YOUR ASSIGNMENT
Return all lines from the entries below in which the word "Irish" is present.

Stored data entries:
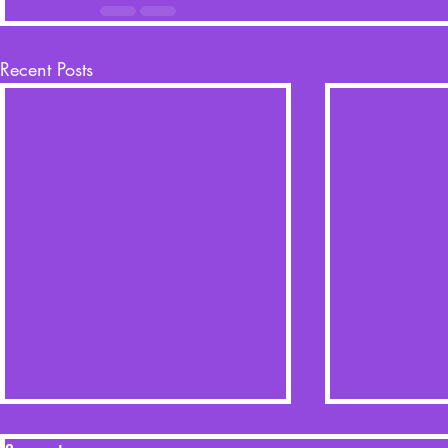
Recent Posts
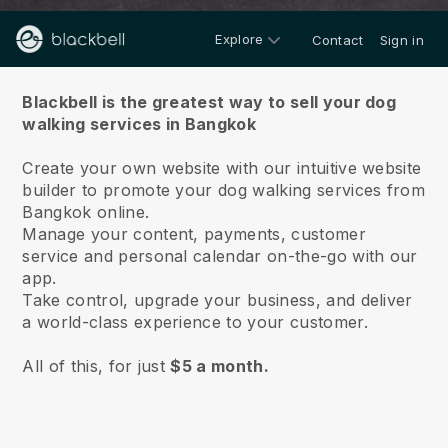
Explore
Contact
Sign in
About us
Blackbell is the greatest way to sell your dog
walking services in Bangkok
Create your own website with our intuitive website
builder to promote your dog walking services from
Bangkok online.
Manage your content, payments, customer
service and personal calendar on-the-go with our
app.
Take control, upgrade your business, and deliver
a world-class experience to your customer.
All of this, for just
$5 a month.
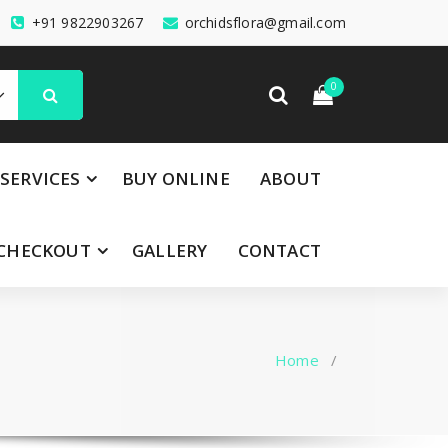
+91 9822903267
orchidsflora@gmail.com
0
SERVICES
BUY ONLINE
ABOUT
CHECKOUT
GALLERY
CONTACT
Home
/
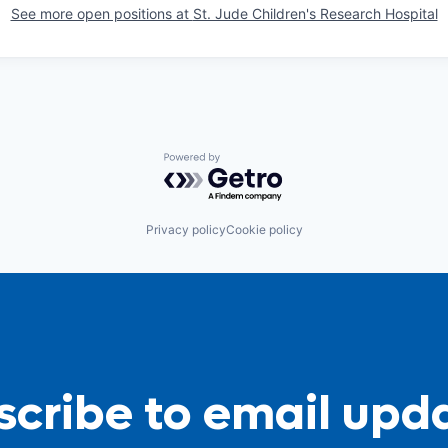
See more open positions at
St. Jude Children's Research Hospital
Powered by Getro.com
Privacy policy
Cookie policy
cribe to email upd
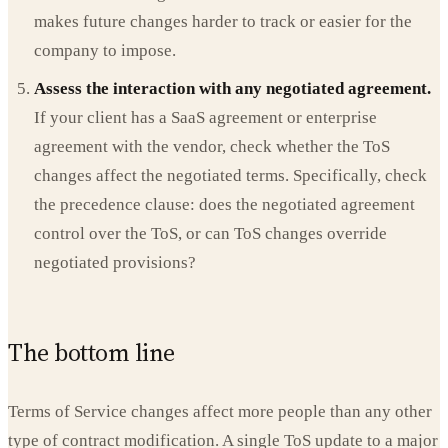
makes future changes harder to track or easier for the
company to impose.
Assess the interaction with any negotiated agreement.
If your client has a SaaS agreement or enterprise
agreement with the vendor, check whether the ToS
changes affect the negotiated terms. Specifically, check
the precedence clause: does the negotiated agreement
control over the ToS, or can ToS changes override
negotiated provisions?
The bottom line
Terms of Service changes affect more people than any other
type of contract modification. A single ToS update to a major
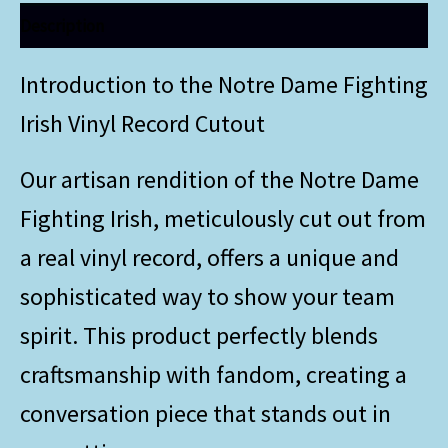
Description
Introduction to the Notre Dame Fighting
Irish Vinyl Record Cutout
Our artisan rendition of the Notre Dame
Fighting Irish, meticulously cut out from
a real vinyl record, offers a unique and
sophisticated way to show your team
spirit. This product perfectly blends
craftsmanship with fandom, creating a
conversation piece that stands out in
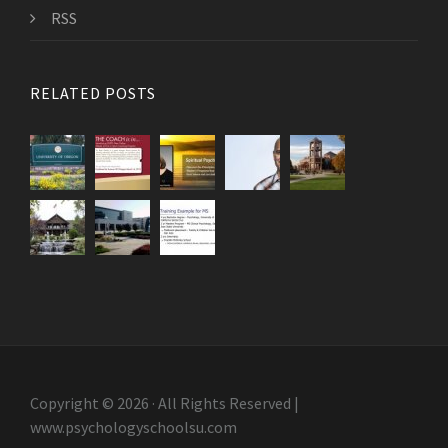
RSS
RELATED POSTS
Copyright © 2026 · All Rights Reserved |
www.psychologyschoolsu.com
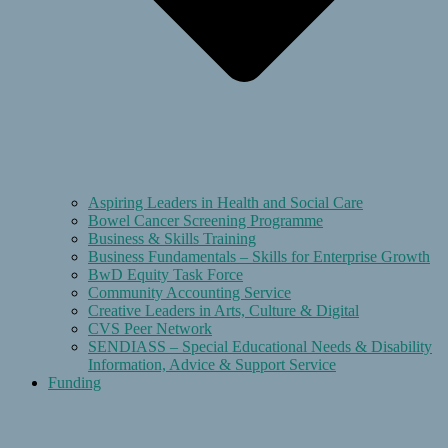
Aspiring Leaders in Health and Social Care
Bowel Cancer Screening Programme
Business & Skills Training
Business Fundamentals – Skills for Enterprise Growth
BwD Equity Task Force
Community Accounting Service
Creative Leaders in Arts, Culture & Digital
CVS Peer Network
SENDIASS – Special Educational Needs & Disability
Information, Advice & Support Service
Funding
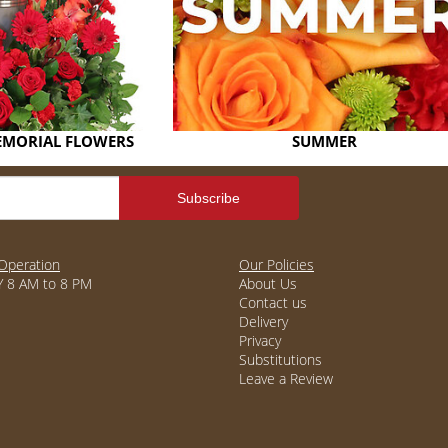
EMORIAL FLOWERS
SUMMER
Operation
Our Policies
 8 AM to 8 PM
About Us
Contact us
Delivery
Privacy
Substitutions
Leave a Review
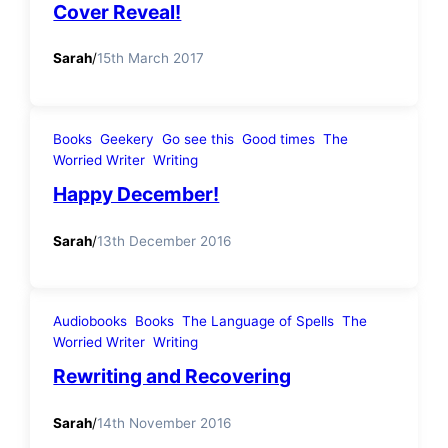
Cover Reveal!
Sarah
/
15th March 2017
Books
Geekery
Go see this
Good times
The
Worried Writer
Writing
Happy December!
Sarah
/
13th December 2016
Audiobooks
Books
The Language of Spells
The
Worried Writer
Writing
Rewriting and Recovering
Sarah
/
14th November 2016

TASK SOLUTION
Irish Vinyl Record Cutout
Fighting Irish, meticulously cut out from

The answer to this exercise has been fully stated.